India’s central bank should have paid more attention to Surf if it wanted to get ahead of the inflation challenge.

The price of the detergent increased by 20% in January. While that’s hardly news, as most everyday things are getting more expensive everywhere, the interesting part was the retail price before the change: 10 rupees (13 US cents) for a bar.

Such small bars of detergent are intended for less affluent consumers who often can’t spend more rupees without cutting corners on something else. To prevent these customers from downgrading to cheaper products, Unilever Plc’s India franchise relies on “magic price points” – such as 5 or 10 rupees – that help buyers stay within their tight budgets.

“Nearly 30% of our revenue comes from packages that work at magical prices,” Ritesh Tiwari, the finance director of the Indian unit, said during the December quarterly earnings call. For these packages, the weight saving is the company’s preferred method of exerting pricing power. “As a result, even the same number of units sold leads to a drop in volume,” he said.

Inflation India

That is why most of the 11% growth in Unilever’s sales in India in the last three months of 2021 came from price increases. Underlying volumes – raw materials leave the factory – rose only 2%. Rivals fared worse. India’s broader consumer industry saw volumes decline, with rural areas posting a 4.8% decline, compared to a 0.8% decline in cities, NielsenIQ said.

As India’s largest consumer company, Unilever has struggled between quantity and price. But then, the pressure on raw material costs became too great to maintain the illusion of affordability. Hence the bump in January when a Self Excel bar from 10 rupees was marked down to 12 rupees, and the cheaper Wheel brand washing powder saw its price rise by 1 rupee to 31 rupees for half a kilo.

This capitulation of some small packages to non-magic prices — plus the 41 mentions of “inflation” on that quarterly earnings call — should have given the Reserve Bank of India a warning: the dam broke; in fact, the costs weighed too heavily on the profitability of large companies to observe the finer points of consumer psychology.

But to delay what even then seemed an inevitable hike in interest rates, the RBI went ahead and projected inflation at a favorable 4.5% for the fiscal year ending in March next year. That was in February. The first rate hike – a move of 40 basis points – came on May 4. By then, India’s inflation problem was already entrenched and getting worse. Last month, the 500ml Vim dishwashing liquid went from 1 rupee less than the magic price of 100 rupees to 4 rupees more.

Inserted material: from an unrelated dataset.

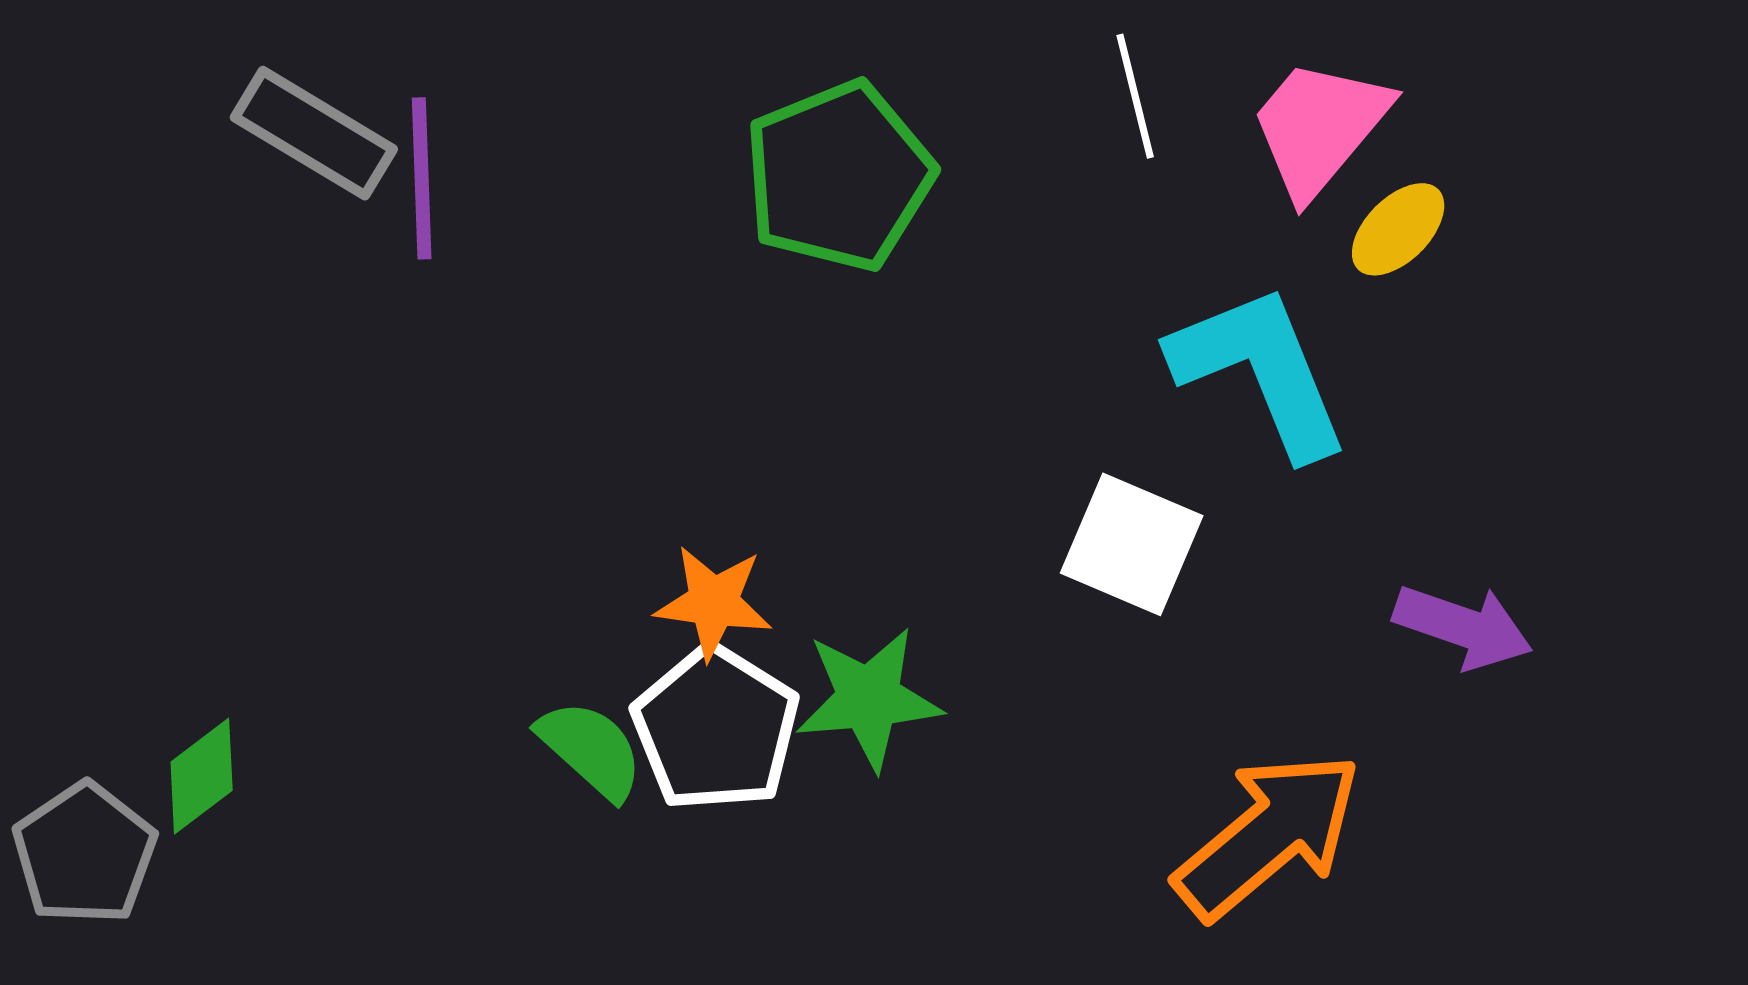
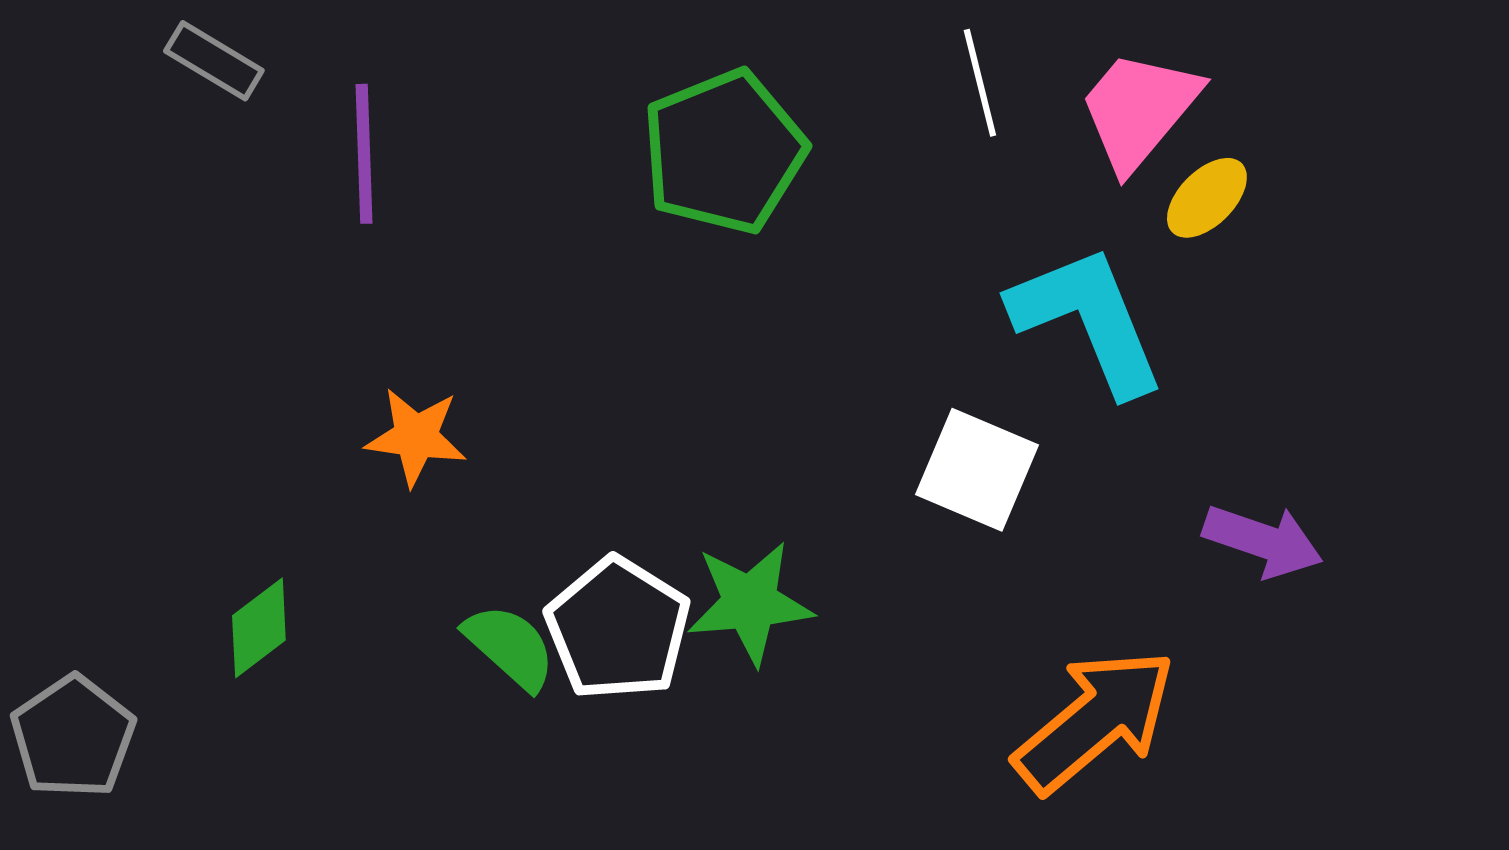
gray rectangle: (314, 133) -> (214, 61), moved, size x0.7
orange star: (714, 602) -> (416, 437), moved
green diamond: (202, 776) -> (259, 628), moved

Pranjul Bhandari, the Indian economist at HSBC Holdings Plc in Mumbai, estimates that only about half of the increase in input costs over the past six months has been passed on to output prices. She says that costses are being passed on faster in rural areas where unregulated prices of kerosene and bulk diesel have risen faster than regulated prices of electricity in citiys. “As electricity rates increase over the next 12 months, urban production and living costs could hurt growth.”

Not just electricity. Demand for services is still trying to catch up to pre-pandemic levels. As the ongoing recovery in contact-based industries such as travel progresses, they will pass on some of their cost pressures, following the strategy of consumer goods companies. Add expensive foods to this list, and it’s unclear whether inflation will return from 7.8% in April to 4% in the near term – the midpoint of the central bank’s tolerance range. That clouds the outlook for how high Indian interest rates should go and how much output growth should be sacrificed.

What Unilever calls its magic price points,

., a homegrown hair oil and honey maker described as “scared,” Bloomberg News reported Friday. When companies save weight to defend prices, they also hope consumers will return more often. That doesn’t always happen.

Working at magic prizes is like performing a high school experiment in “titration”, where one liquid with known properties is dripped into another with an unknown concentration and stops when the color changes. Unlike all other substances in the lab, the consumer is an active participant in this experiment. In a country where families earning less than the median household income of about $2,300 represent only 10%-15% of total consumption, a large number of people “would be very aware of money spending and would titrate the volume to protect their wallet because their wallet is so small and so limited”,

Chairman Sanjiv Mehta said about the profit call.

Inflation in the US is also stubbornly high at 8.3%, but unemployment is at least low 3-hourly wages are rising. In India, employment rose by 7 million only in April after a cumulative decline of 10 million in the previous three months, according to the Center for Monitoring Indian Economy. Of the 900 million eligible to work, only two-fifths have a job or are looking for work.

Perhaps the central bank wanted a stronger labor market recovery before raising interest rates. But at least in January – a month before the start of the war in Ukraine – it should have read the troubling signs of magic prices. Now it will have to work harder to fight inflation and make up for the loss of credibility.